Loved his thoughts on systematic theology:
I love studying theology, but I've noticed that theology has little tolerance for loose ends. As the study of God, it mostly uses human tools like logic and interpretation and systems to define Him and how He works in our lives. Countless brilliant women and men have written penetrating works that help us think more clearly about God. They give us a rich theological heritage, and I encourage you to read them. But be careful. You can study God expertly in His parts and miss Him entirely in His Being. Sometimes I think today's evangelicals have dissected God, put Him in jars, labeled all His pats, and then breathed a sigh of relief. "Whew. Job done, they gasp. Now we have no more confusion about God. Now we have a God we can market. At least now we can be excruciatingly confident that 'our team' is right"
As right as body parts in formaldehyde.
I've found that theology, especially the systematic kind, becomes more helpful when you think of it as grammar. Grammar helps us read and write, but it can't on its own give us one memorable sentence. That's because grammar is a tool, not an end in itself. Meaningful communication is the end. Communication like, say, poetry. Yes, your grammar helps you to understand and experience a poem. But just when you're getting comfortable, a good poet will break a language rule, turn an image inside out. give you the slip, send you falling.
And there's nothing you can say in response but, "Hmm, good poem.I felt those words."
To help us encounter truths that would die if put into jars, Jesus showed us His kingdom in a gallery of poems, or word pictures. Each time He showed us another facet of what He wanted to teach. What He did not do was give us just one picture of His kingdom, much less a short dictionary definition. Of course, He could have. He could have dissected it for us - defined and dead - for all to inspect.

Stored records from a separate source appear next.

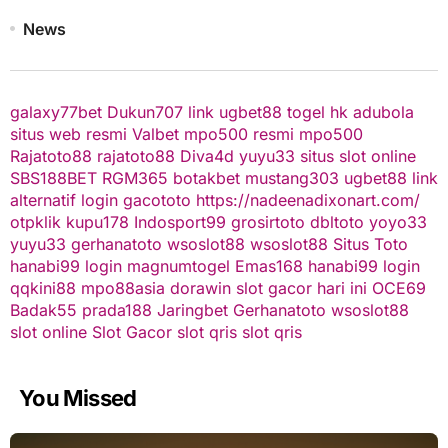
News
galaxy77bet
Dukun707
link ugbet88
togel hk
adubola
situs web resmi
Valbet
mpo500 resmi
mpo500
Rajatoto88
rajatoto88
Diva4d
yuyu33 situs slot online
SBS188BET
RGM365
botakbet
mustang303
ugbet88 link
alternatif
login gacototo
https://nadeenadixonart.com/
otpklik
kupu178
Indosport99
grosirtoto
dbltoto
yoyo33
yuyu33
gerhanatoto
wsoslot88
wsoslot88
Situs Toto
hanabi99 login
magnumtogel
Emas168
hanabi99 login
qqkini88
mpo88asia
dorawin
slot gacor hari ini
OCE69
Badak55
prada188
Jaringbet
Gerhanatoto
wsoslot88
slot online
Slot Gacor
slot qris
slot qris
You Missed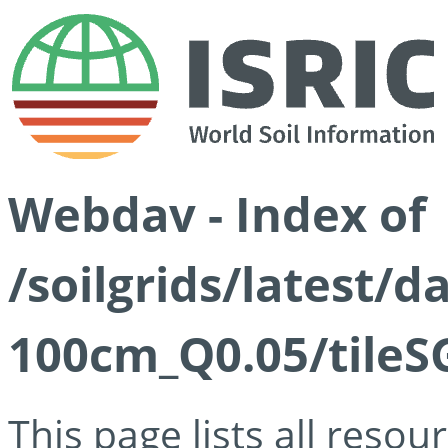
Webdav - Index of
/soilgrids/latest/d
100cm_Q0.05/tileS
This page lists all reso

Instead, He gave us a multifaceted picture that is full of shape and contour and texture and tension and beauty and mess. It is both three-dimensional and experiential. To be known, this picture must be desired, received, and lived over and over again. In the genius of Jesus we find ourselves grasping aspects of the kingdom through a "living" definition that is growing and changing all the time. Not neat (that's dogma), not reduced (that's formula), not disassembled (that's dead).